Daimler had taken a $150.2 million (125 million euro) charge for these tax liabilities in the third quarter of 2005, but has since reversed this by $120.1 million (100 million euros), which is included in the equity markdown.

The carmaker also said compensation it paid to expatriate staff was not properly reported for years, which prompted it to take charges that cut 2005 operating profit by $40.8 million (34 million euros) and net profit last year by $30 million (25 million euros).

It also marked down shareholder equity as of early 2003 by another $100.9 million (84 million euros) as a result, and informed tax authorities in several places about the measures.

A company spokesman declined to give any more details about the incidents other than to say that its auditors, accountants and lawyers had reviewed them and concluded the steps it now revealed were the best action to take.

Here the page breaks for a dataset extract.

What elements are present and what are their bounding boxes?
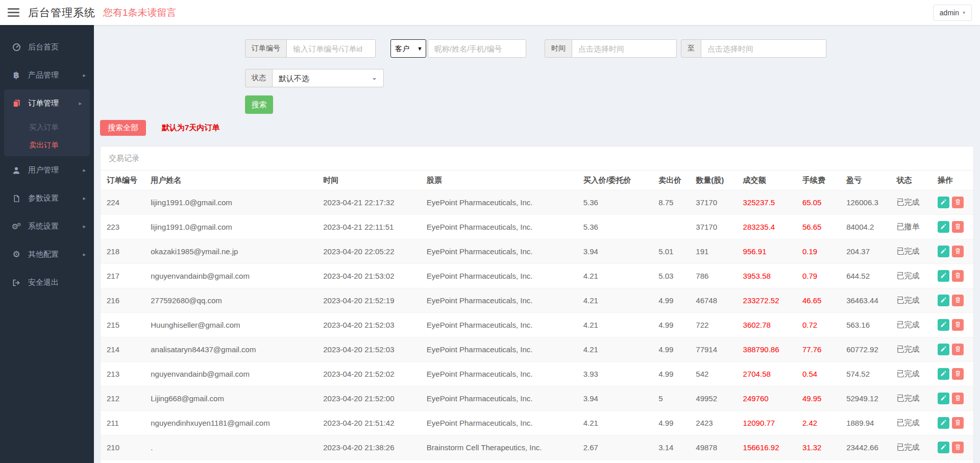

Bribing foreign officials and even deducting such payments from taxes was legal in Germany until 1999. Bribing foreign companies was banned from 2002.

Anti-corruption group Transparency International says German state prosecutors have launched several investigations of such corporate bribery but no one has yet been convicted.

The United States has outlawed foreign bribes since 1977, so the Securities and Exchange Commission could levy heavy fines or even bar trading of DaimlerChrysler stock on U.S. exchanges should the allegations be confirmed.

Under the U.S. Sarbanes-Oxley legislation, company executives can be held personally liable for illegal acts.

The case arose when a former employee, whom Daimler has said was sacked for falsifying financial information, alleged the company kept secret accounts to bribe foreign officials.